Friday, 20 June 2014

Cinque Terre

To call the road into Monterossa Al Mare "snakelike" is to do an injustice to snakes, understating the twists and curves by mere comparison to something as natural and mild as a snake. The road to this uppermost of the five seaside villages that make up Cinque Terre is a twisting, winding, switch back of a goat path, laid out by a severely drunken road builder overtop of an old trail once used by pirates to escape into the Ligurian hills after having raided a Roman trading vessel.

This road was never meant for cars yet they built it nonetheless, offering one the car sickness experience of going up one side of the hills, through narrow, ever threatening gorges and passes, then down the other on this ancient trail carved straight into the mountainside, all the while looking down, almost straight down, at the vast Ligurian Sea, spying the roofs of the village from hundreds of feet above.

Monterossa Al Mare, along with the other four of the Cinque Terre villages, is glued to this hillside, stacked up like children's letter blocks, near atop one another on vertical landscape where trees and plants growing upwards brush against the ground on the landward side, the other side falling away so rapidly that fruit from a tree might near achieve vertical free fall if not picked on time. They are beautiful in their coats of colour, vivid enough to have sprung to life only yesterday from a painter's palette.

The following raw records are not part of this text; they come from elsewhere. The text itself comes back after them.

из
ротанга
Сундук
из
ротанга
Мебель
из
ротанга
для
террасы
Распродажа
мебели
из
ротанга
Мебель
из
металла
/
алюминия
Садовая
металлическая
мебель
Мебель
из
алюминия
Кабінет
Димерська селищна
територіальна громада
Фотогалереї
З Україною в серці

The seashore is a jewel of brilliant sand pushed up by seas of clear blue, so clear that the rocks of the bottom can be seen from atop the seaside roadway that goes the shortest distance possible to allow a car to go from beach to the village centre. Travel here is mainly by foot or by a small coastal passenger ferry, loaded and unloaded perilously over a narrow gangplank onto the waiting jetty, in some places no more than a large, flat rock.

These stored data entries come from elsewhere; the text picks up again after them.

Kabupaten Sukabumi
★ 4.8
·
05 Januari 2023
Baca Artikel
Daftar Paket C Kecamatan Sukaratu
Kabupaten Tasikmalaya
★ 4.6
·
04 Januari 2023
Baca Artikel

Yet even amongst this haven for the enabled, there was parking suited for me. With the freewheel attached to my chair I was able to make up up to the path, albeit with ample assistance from Cheryl. We were able to walk the smooth sidewalk and small road from beach to village, able to lunch in a cafe overlooking the ocean, able to explore the tunnel and jetty nearby. Even the washrooms for the cafe, outdoors like a prairie outhouse, were wheelchair friendly.

Don't tell me it can't work. Don't tell me it can't be done. If a place as remote as Monterosso Al Mari can do it, it can be done. Sure, there are limits. Ancient house stapled to rapidly rising cliffs, built long before electricity and elevators, will never have access. Yet here they have worked hard so that as much as can be done will be done. Needless to say, yet say it I must, I liked Monterossa Al Mare.